At that time, the Lord said to me, "Hew for yourself two stone tablets like the first ones and come up to Me onto the mountain..."
The Sages, always sensitive to nuance, focus on the word "for yourself" (“lecha”), which seems superfluous and even misleading, as though these tablets were being carved for Moses himself. The verse could have stated, “Carve two stone Tablets.” What does it mean “Carve for yourself?”
The Talmud deduces from this that Moses was permitted to keep the chips of the second Tablets, hewed from sapphire. As Moses hewed the stone into two tablets, all the left over chips became his. Indeed, the word in Hebrew for “hew,” pesol, also means the leftover chips, the refuse (pesoles). This, says the Talmud, transformed Moses into a very wealthy man.
The following powerful insight is of the Rebbe Rashab: The second Tablets differed drastically from the first. As the Torah relates, the first Tablets were created by G-d himself, while the second were hewed by a human being—Moses.

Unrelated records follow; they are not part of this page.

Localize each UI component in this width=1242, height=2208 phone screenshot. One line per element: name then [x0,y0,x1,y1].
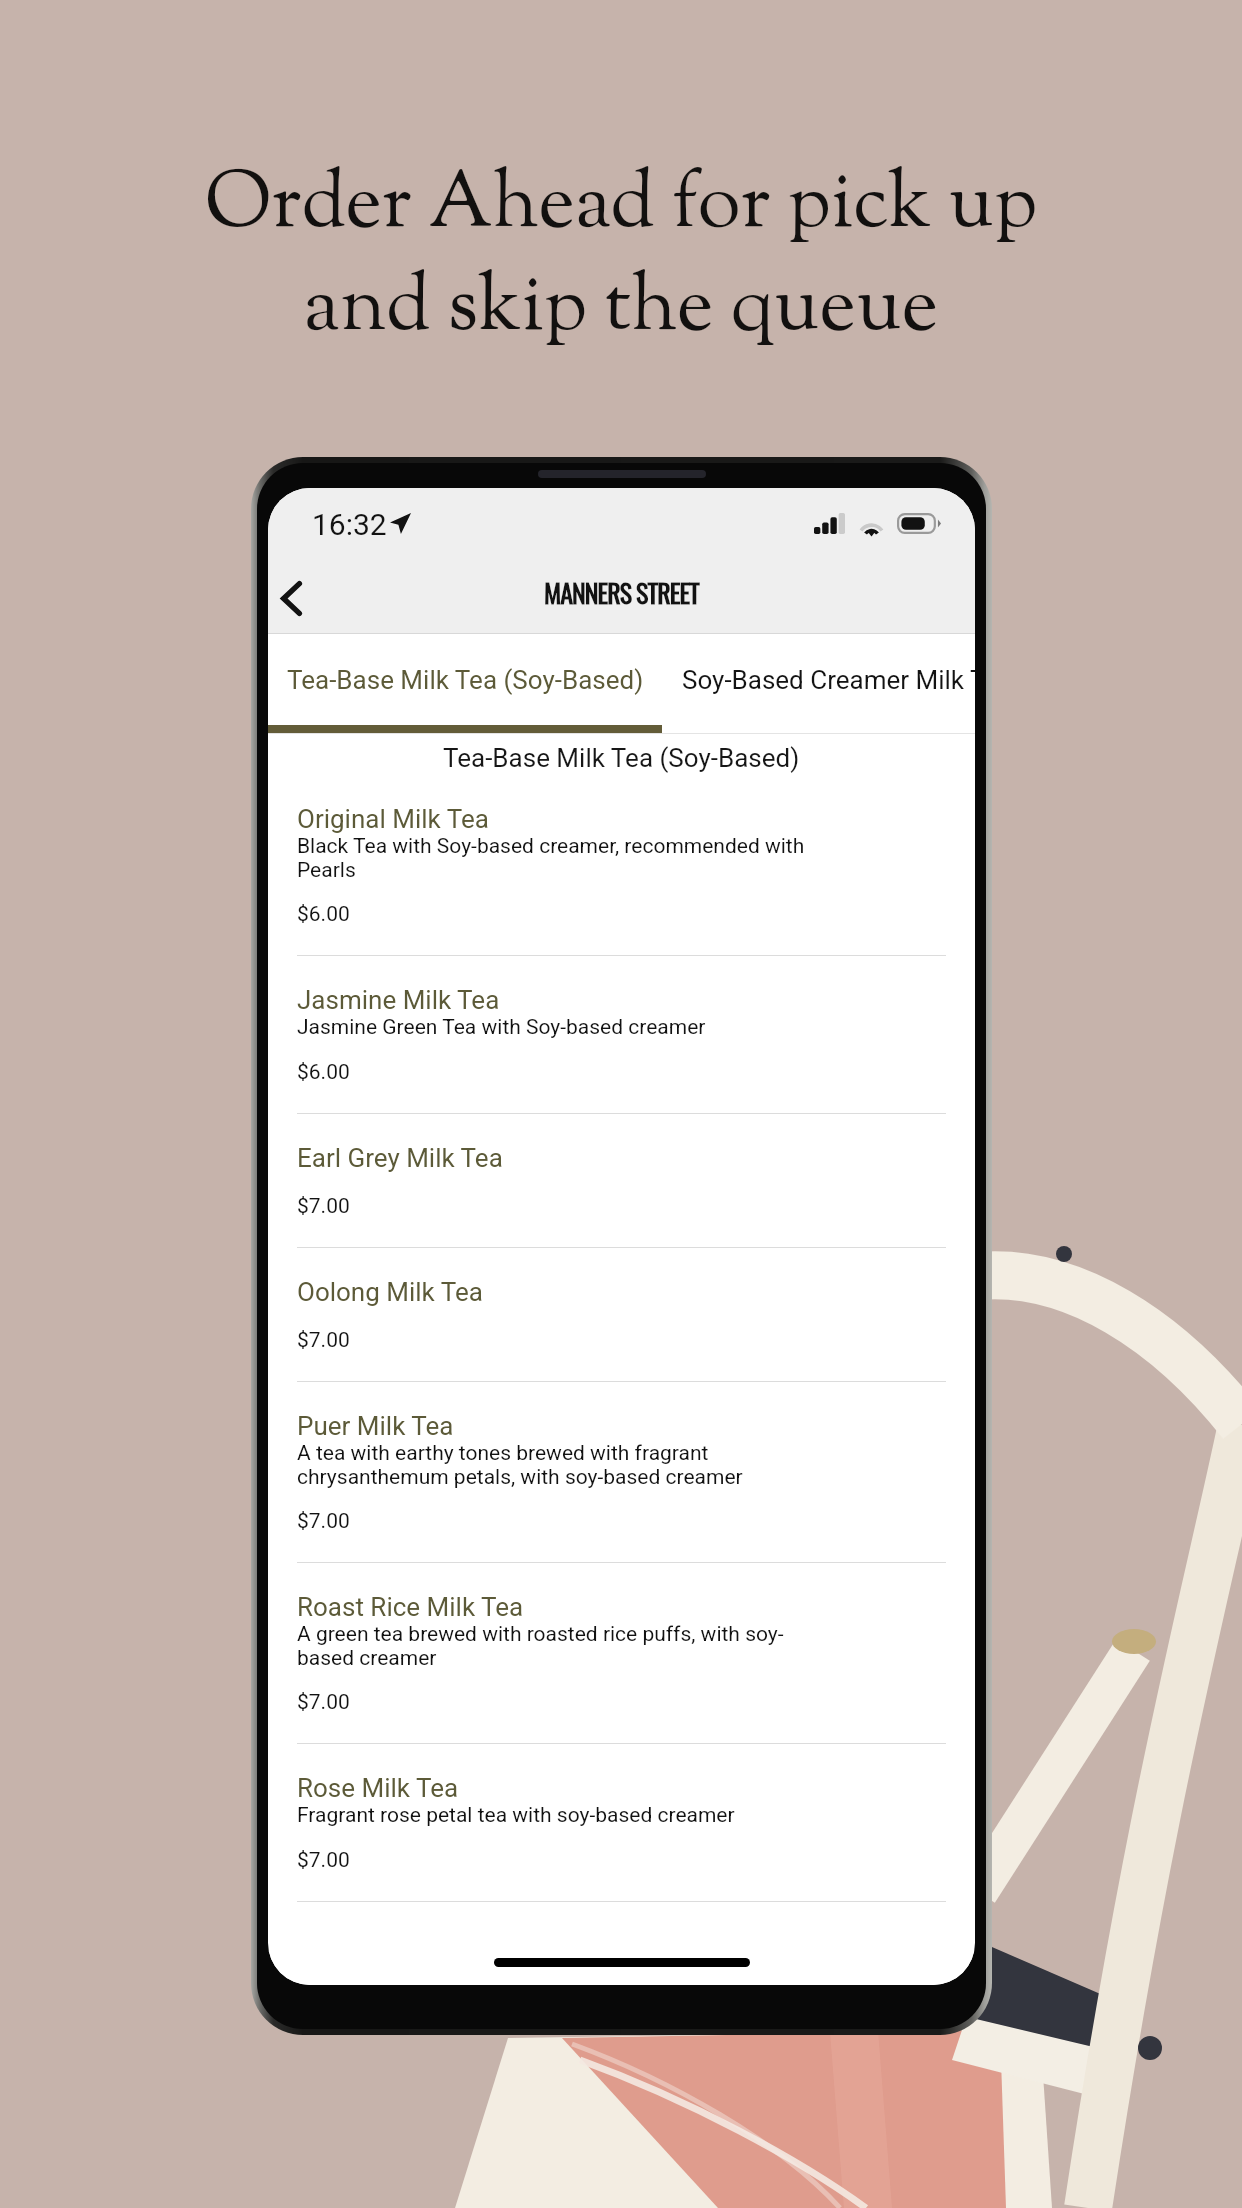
button[interactable]: Earl Grey Milk Tea [268,1114,975,1248]
staticText: Roast Rice Milk Tea [297,1592,524,1622]
staticText: Tea-Base Milk Tea (Soy-Based) [443,743,800,773]
staticText: $6.00 [297,1060,350,1085]
staticText: Jasmine Milk Tea [297,985,500,1015]
button[interactable]: Rose Milk Tea [268,1744,975,1902]
staticText: Soy-Based Creamer Milk Tea [682,665,975,695]
staticText: MANNERS STREET [544,573,699,612]
button[interactable]: Puer Milk Tea [268,1382,975,1563]
staticText: $7.00 [297,1848,350,1873]
staticText: Order Ahead for pick up and skip the que… [204,150,1038,367]
staticText: $7.00 [297,1509,350,1534]
staticText: $7.00 [297,1328,350,1353]
staticText: A tea with earthy tones brewed with frag… [297,1441,827,1489]
button[interactable]: Original Milk Tea [268,775,975,956]
button[interactable]: Back [268,545,332,633]
staticText: $7.00 [297,1194,350,1219]
staticText: Earl Grey Milk Tea [297,1143,503,1173]
staticText: $7.00 [297,1690,350,1715]
staticText: Oolong Milk Tea [297,1277,483,1307]
button[interactable]: Jasmine Milk Tea [268,956,975,1114]
button[interactable]: Roast Rice Milk Tea [268,1563,975,1744]
staticText: Jasmine Green Tea with Soy-based creamer [297,1015,827,1040]
button[interactable]: Tea-Base Milk Tea (Soy-Based) [268,634,662,734]
button[interactable]: Soy-Based Creamer Milk Tea [662,634,975,734]
staticText: Fragrant rose petal tea with soy-based c… [297,1803,827,1828]
staticText: A green tea brewed with roasted rice puf… [297,1622,827,1670]
button[interactable]: Oolong Milk Tea [268,1248,975,1382]
staticText: Puer Milk Tea [297,1411,454,1441]
staticText: 16:32 [312,507,387,542]
staticText: Black Tea with Soy-based creamer, recomm… [297,834,827,882]
staticText: Original Milk Tea [297,804,489,834]
staticText: Tea-Base Milk Tea (Soy-Based) [287,665,644,695]
staticText: $6.00 [297,902,350,927]
staticText: Rose Milk Tea [297,1773,459,1803]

He is the one who carved out the stone into Tablets; only then did G-d inscribe on them the Ten Commandments.
This reflected the difference within the Jewish people before and after the creation and worship of the Golden Calf: Initially, the Israelites were heavenly, pristine, and sacred, hence they were capable of receiving Heavenly Tablets, crafted in Heaven. After they tasted sin and endured spiritual failure, they could only receive the second set of Tablets which were man-made, and were inferior to the first. In the process of failure and rehabilitation, we confront our darkness, weakness and vulnerability. We are no longer a clean slate of heaven; instead, we have much “pesoles,” refuse, sediments, and filth to deal with.

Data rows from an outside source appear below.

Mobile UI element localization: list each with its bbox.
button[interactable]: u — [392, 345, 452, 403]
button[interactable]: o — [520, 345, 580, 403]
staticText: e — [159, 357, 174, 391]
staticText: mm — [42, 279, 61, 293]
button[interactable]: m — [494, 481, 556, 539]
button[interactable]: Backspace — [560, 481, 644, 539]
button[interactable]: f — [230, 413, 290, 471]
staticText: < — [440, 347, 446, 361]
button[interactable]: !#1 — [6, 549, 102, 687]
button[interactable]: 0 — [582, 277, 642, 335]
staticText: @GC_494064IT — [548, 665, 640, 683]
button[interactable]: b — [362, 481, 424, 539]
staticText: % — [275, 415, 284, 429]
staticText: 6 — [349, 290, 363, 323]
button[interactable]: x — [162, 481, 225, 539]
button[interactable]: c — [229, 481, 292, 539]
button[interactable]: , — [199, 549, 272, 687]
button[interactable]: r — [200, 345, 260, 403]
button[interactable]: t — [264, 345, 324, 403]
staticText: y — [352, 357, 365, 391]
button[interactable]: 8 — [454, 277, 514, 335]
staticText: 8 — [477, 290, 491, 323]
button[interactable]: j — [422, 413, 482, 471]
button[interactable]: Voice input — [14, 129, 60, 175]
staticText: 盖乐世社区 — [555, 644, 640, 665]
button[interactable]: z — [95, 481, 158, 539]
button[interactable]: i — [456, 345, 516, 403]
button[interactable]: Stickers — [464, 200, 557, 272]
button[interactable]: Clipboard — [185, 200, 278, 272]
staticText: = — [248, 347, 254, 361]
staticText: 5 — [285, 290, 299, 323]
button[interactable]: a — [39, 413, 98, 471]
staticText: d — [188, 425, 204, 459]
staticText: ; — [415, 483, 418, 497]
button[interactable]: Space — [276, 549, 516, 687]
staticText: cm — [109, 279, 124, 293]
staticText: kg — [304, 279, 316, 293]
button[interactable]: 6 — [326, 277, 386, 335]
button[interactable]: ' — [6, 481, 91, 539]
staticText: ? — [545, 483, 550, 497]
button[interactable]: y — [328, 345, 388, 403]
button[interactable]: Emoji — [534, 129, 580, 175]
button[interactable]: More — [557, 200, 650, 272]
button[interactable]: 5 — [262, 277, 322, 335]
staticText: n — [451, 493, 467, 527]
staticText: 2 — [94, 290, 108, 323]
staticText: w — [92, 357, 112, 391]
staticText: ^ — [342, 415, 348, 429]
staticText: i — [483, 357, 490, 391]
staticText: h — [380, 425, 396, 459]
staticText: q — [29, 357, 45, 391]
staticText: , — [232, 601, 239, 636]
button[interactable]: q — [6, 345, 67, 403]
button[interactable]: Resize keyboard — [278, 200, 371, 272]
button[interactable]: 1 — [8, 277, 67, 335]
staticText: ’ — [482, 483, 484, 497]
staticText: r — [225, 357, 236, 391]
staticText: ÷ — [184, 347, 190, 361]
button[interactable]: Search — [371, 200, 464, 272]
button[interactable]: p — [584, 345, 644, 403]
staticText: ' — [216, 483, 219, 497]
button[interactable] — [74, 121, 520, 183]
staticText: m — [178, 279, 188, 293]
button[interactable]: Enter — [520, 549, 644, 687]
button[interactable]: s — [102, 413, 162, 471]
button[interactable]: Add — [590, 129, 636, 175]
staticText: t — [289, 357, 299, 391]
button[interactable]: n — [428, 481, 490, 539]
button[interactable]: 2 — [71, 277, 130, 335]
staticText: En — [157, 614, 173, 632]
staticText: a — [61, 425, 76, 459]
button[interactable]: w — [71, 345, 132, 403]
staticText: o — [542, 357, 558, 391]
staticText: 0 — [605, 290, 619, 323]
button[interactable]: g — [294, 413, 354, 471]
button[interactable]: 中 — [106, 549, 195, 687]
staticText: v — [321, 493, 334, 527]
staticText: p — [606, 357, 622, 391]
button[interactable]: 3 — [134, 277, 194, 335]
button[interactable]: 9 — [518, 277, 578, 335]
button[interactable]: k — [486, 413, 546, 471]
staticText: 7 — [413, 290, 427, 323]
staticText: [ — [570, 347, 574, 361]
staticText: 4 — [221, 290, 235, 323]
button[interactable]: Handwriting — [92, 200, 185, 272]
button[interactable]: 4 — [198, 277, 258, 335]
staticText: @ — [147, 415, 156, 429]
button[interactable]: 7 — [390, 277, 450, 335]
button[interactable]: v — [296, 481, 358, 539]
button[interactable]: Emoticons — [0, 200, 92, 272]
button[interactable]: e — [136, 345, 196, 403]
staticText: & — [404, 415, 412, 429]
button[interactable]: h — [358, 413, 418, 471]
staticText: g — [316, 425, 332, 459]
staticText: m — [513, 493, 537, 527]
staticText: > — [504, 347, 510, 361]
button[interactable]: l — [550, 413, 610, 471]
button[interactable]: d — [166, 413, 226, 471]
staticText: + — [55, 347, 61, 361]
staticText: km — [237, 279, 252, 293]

The Torah teaches us a powerful lesson in life: It is from the “chips” of the second Tablets that Moses acquired his greatest wealth. The first Tablets had no “chips,” no refuse and waste. Heaven knows not the pain of failure, filth of promiscuity, the abyss of addiction. The Second Tablets, in contrast, had many chips. They represented our confrontation with addiction, shame, and deception. Moses was a “wealthy” man. But his true wealth came only from the second Tablets—from the light and truth that is generated when we confront our darkness and we transform it into light, when we gaze at our “chips” and we turn them into Divine Tablets. It is from the confrontation with our inner gravel and trauma that we discover our profoundest richness and our deepest truths. It is when we can look at our proclivity to depression, despair, and capitulation, and use it as a springboard for awareness, that we grow to discover an inner wealth not available in the heavenly, pure and holy first Tablets given by Hashem Himself to pure and innocent people.
Despite the unparalleled richness of Moses’ soul, his deepest richness came from dealing with the “pesoles,” with the refuse, sediments and gravel of his people. This is the wisdom and depth that emerges from life's "dirt" and grime, from amid struggle and inner strife.
As growing human beings, we must never run from our inner refuse, and from the refuse we see in others. Like Moses, our truest wealth will come when we discover and extract the sparks hidden in the “chips” of the human being.